Exercise ▸
Search the records below for the word "janvier" and show every line where it occurs.

Given data ▸
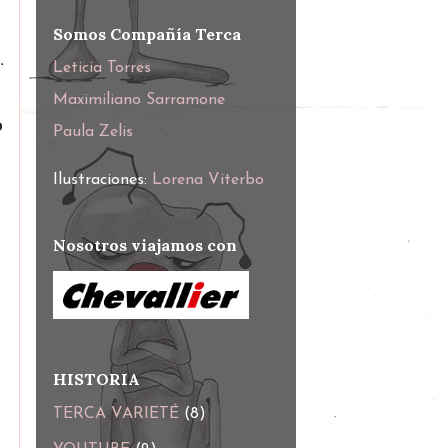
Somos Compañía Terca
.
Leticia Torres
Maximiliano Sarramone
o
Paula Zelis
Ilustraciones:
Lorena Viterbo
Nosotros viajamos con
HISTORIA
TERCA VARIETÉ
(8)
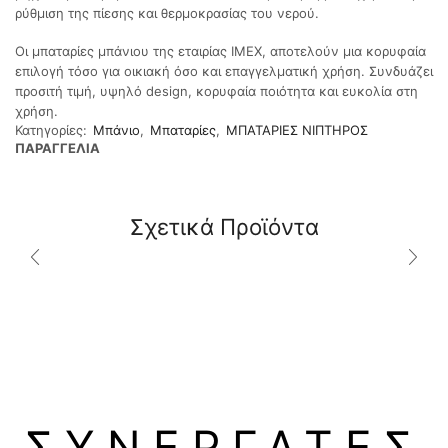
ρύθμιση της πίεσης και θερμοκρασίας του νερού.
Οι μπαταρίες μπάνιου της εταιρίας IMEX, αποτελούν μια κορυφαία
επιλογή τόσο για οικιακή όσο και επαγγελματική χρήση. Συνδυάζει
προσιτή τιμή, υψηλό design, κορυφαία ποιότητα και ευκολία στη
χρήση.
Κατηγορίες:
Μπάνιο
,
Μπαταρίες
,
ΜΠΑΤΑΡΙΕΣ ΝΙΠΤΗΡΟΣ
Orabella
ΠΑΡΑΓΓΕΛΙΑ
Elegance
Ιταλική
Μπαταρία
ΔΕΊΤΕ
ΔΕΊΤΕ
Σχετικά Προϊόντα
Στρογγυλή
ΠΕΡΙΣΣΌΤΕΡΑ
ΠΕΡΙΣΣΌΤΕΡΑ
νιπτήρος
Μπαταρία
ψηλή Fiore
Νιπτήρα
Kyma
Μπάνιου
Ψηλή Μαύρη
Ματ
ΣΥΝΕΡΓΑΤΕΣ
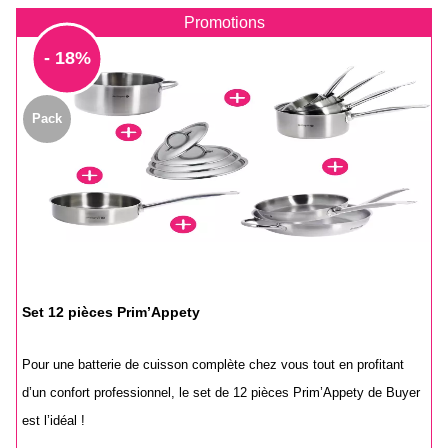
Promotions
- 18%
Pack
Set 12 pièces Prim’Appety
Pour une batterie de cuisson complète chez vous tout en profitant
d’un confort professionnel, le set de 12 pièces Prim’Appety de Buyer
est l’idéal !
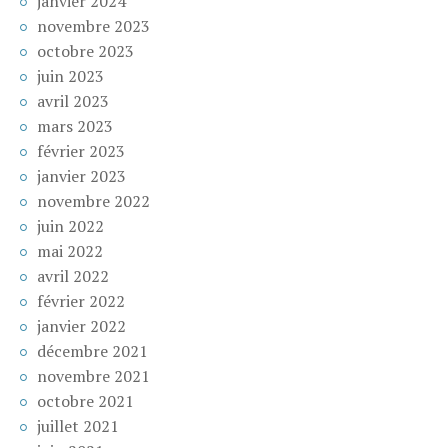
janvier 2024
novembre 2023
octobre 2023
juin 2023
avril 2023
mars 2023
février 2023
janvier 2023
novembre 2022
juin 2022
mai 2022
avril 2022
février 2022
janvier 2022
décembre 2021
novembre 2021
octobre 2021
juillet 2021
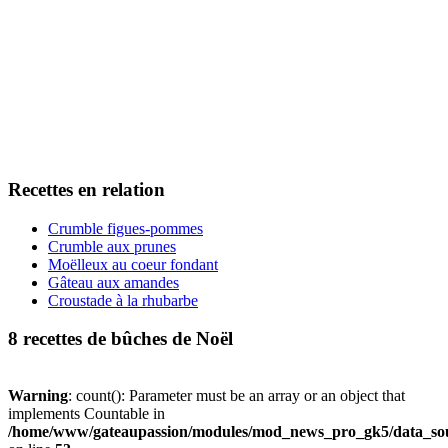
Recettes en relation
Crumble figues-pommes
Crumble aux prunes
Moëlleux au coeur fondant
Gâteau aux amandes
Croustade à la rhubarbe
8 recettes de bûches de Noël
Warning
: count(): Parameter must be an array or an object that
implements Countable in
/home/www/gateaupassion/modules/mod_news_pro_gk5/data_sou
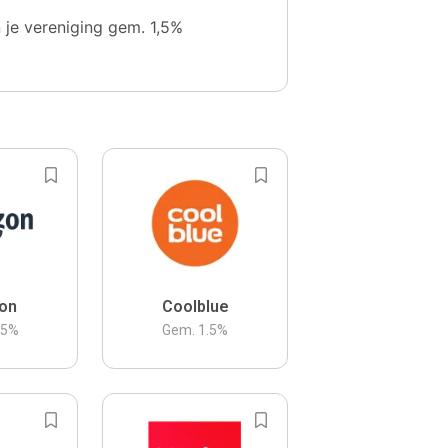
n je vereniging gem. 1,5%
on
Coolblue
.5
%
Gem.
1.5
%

Response box ▸
janvier 2024
janvier 2023
janvier 2022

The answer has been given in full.